En effet, le législateur Marocain accorde une importance majeure à l’acte d’arrêté des comptes en insistant que le commissaire aux comptes doit être convoqué obligatoirement à la réunion de l’organe compétent pour l’arrêté des comptes. Article 171 de la loi 17/95 telle qu’elle a complétée ou modifiée.
Cet acte rend les comptes figés et définitifs en vue de leurs certification par le commissaire aux comptes, et en conséquence toute modification des comptes à l’initiative de la direction de la société ou du commissaire aux comptes doit faire l’objet d’un nouveau arrêté par le conseil d’administration ou du directoire et ce dans les conditions et formes prévues par la loi.
Par ailleurs, nous précisons que le même conseil d’administration procède à « l’approbation » du rapport de gestion, fixe la date de l’assemblée des actionnaires et arrête le projet des résolutions à soumettre à son approbation, autorise le cas échéants les conventions soumises à cette formalité.
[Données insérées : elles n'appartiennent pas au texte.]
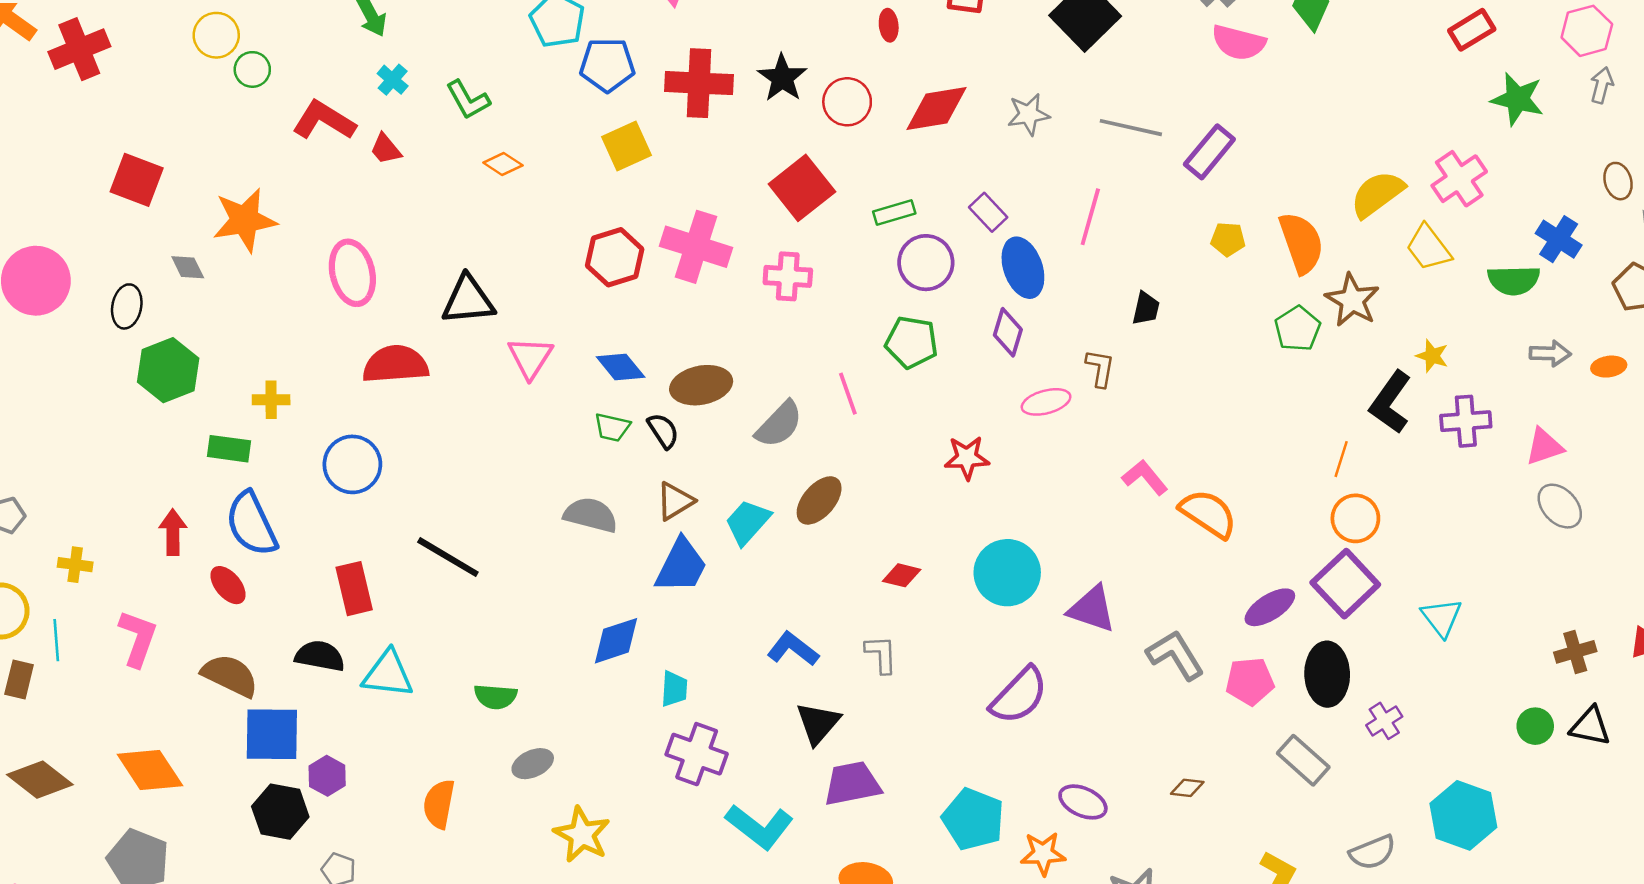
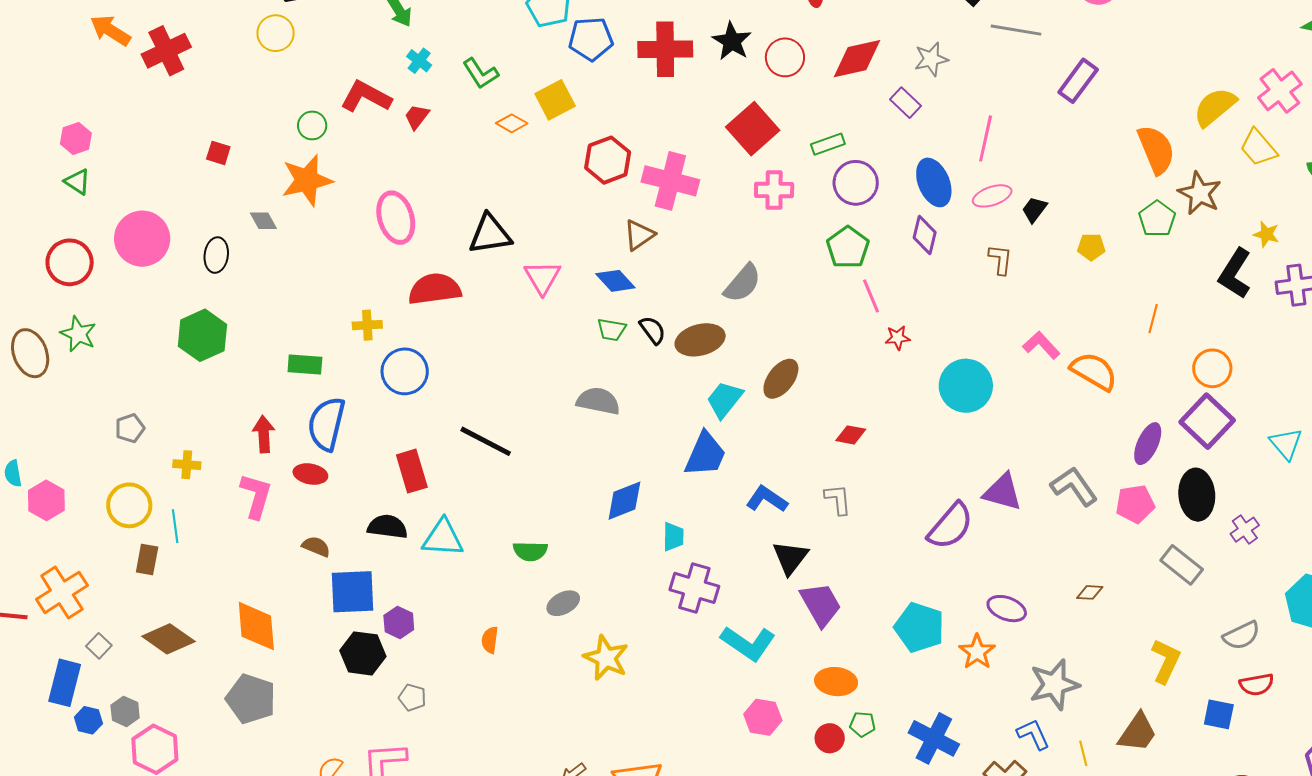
green circle: (252, 69) -> (312, 125), moved
gray line: (1131, 128) -> (1016, 30), moved
yellow square: (627, 146) -> (555, 100), moved
red trapezoid: (386, 149) -> (417, 117), turned 80
red square: (137, 180) -> (218, 153), size x0.6
purple rectangle: (988, 212) -> (906, 103), moved
yellow pentagon: (1228, 239) -> (1091, 247), moved
red hexagon: (615, 257) -> (608, 160), moved
pink cross: (788, 276) -> (774, 190), moved
black trapezoid: (1146, 308) -> (1034, 209), turned -152
green pentagon: (912, 342) -> (848, 247), turned 30
green hexagon: (168, 370) -> (202, 335), moved
brown ellipse: (701, 385) -> (700, 340), moved
pink line: (848, 394) -> (871, 296), moved
yellow cross: (271, 400) -> (367, 325), moved
pink ellipse: (1046, 402) -> (992, 196), moved
gray semicircle: (779, 424) -> (743, 283), moved
red star: (967, 458) -> (898, 338), size x0.7
orange line: (1341, 459) -> (1153, 319), moved
brown triangle: (675, 501) -> (639, 235), moved
blue semicircle: (251, 524) -> (326, 424), turned 42
blue trapezoid: (681, 566) -> (705, 454), moved
cyan circle: (1007, 573) -> (966, 386), moved
red ellipse: (228, 585) -> (310, 474), turned -36
purple ellipse: (1270, 607) -> (1148, 444), turned -30
purple triangle: (1092, 609) -> (1003, 492), moved
pink L-shape: (138, 638) -> (256, 496), moved
brown semicircle: (230, 675) -> (316, 546), size x0.6
orange diamond: (150, 770) -> (256, 626), turned 32
purple trapezoid: (852, 784) -> (821, 604), turned 75
orange semicircle: (439, 804) -> (490, 640), size x0.7
orange star: (1043, 854) -> (977, 652), turned -30

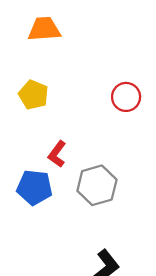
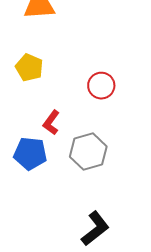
red circle: (126, 97) -> (101, 86), moved

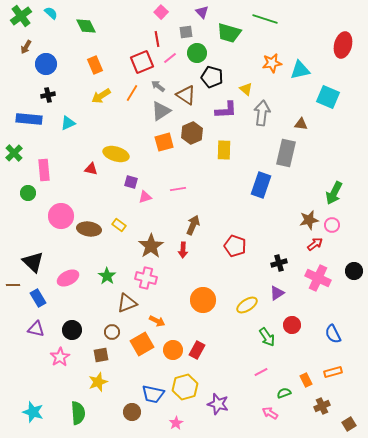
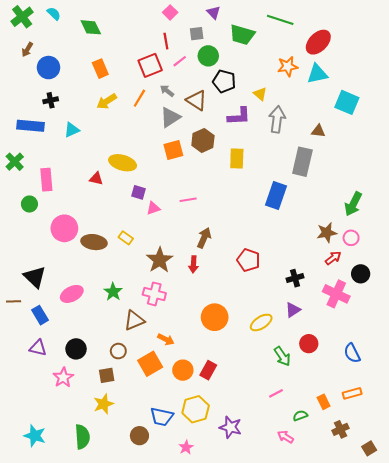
red ellipse: (343, 45) -> (318, 42), moved, turned 30
black circle: (354, 271) -> (361, 274), moved

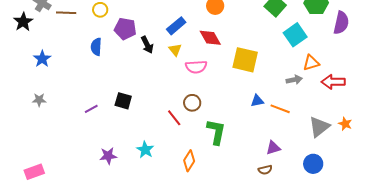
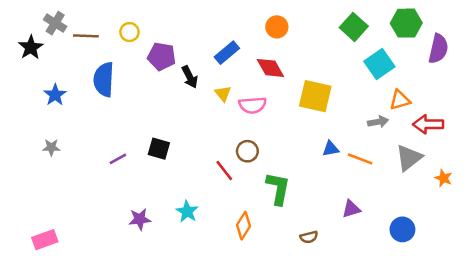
blue semicircle: (96, 47) -> (104, 79), moved, size x1.5
yellow triangle: (175, 50) -> (223, 94), moved
gray triangle: (319, 127) -> (409, 158), moved
brown semicircle: (265, 170) -> (309, 237), moved

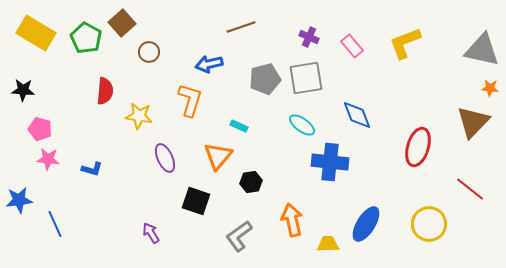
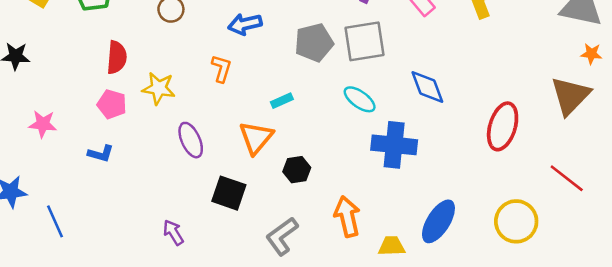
orange L-shape: (190, 100) -> (221, 69), size x0.7
cyan rectangle: (239, 126) -> (282, 101), turned -48
pink pentagon: (40, 129) -> (112, 104), moved
pink star: (48, 159) -> (43, 124), moved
Le même conseil doit vérifier les mandats des administrateurs ainsi que celui du commissaire aux comptes en vue de proposer leur renouvellement ou révocation.
La clôture des comptes vise la production d’états comptables conformes à la réglementation et donnant une image fidèle, et l’arrêté des comptes confirme cette présomption
Le législateur Marocain accorde une grande importance à l’acte d’arrêter les comptes, En effet les établissements publics soumis à l’obligation de publier des comptes au bulletin officiels, indiquent aux lecteurs de ces états s’ils ont été arrêtés ou non par l’organe compétent ou non.
Pour les sociétés de droit privé, La simple présentation des comptes arrêtés aux actionnaires en vue de leur approbation constitue une publication des comptes, crée en conséquence des effets juridiques, notamment la présentation des états de synthèse ne donnant pas une image fidèle, la poursuite d’activité déficitaire, la distribution de dividende fictifs …
En fin, nous signalons que les arrêtés de comptes de cette année doivent tenir compte de plusieurs facteurs externes tels que le risque d’inflation, de change, de continuité d’exploitation pour les sociétés dont les partenaires sont situés dans des zones de conflit ou sous embargo.
Dans ce sens, le haut conseil du commissariat aux comptes en France a publié un communiqué [4] en date du 2 mars 2022 en vue d’alerter les CAC sur la modification de la légalité de certaines opérations, et en conséquence, nous pensons que les contrôles légaux des filiales des entreprises françaises au Maroc devraient en tenir comptes, abstraction faite du principe de la territorialité.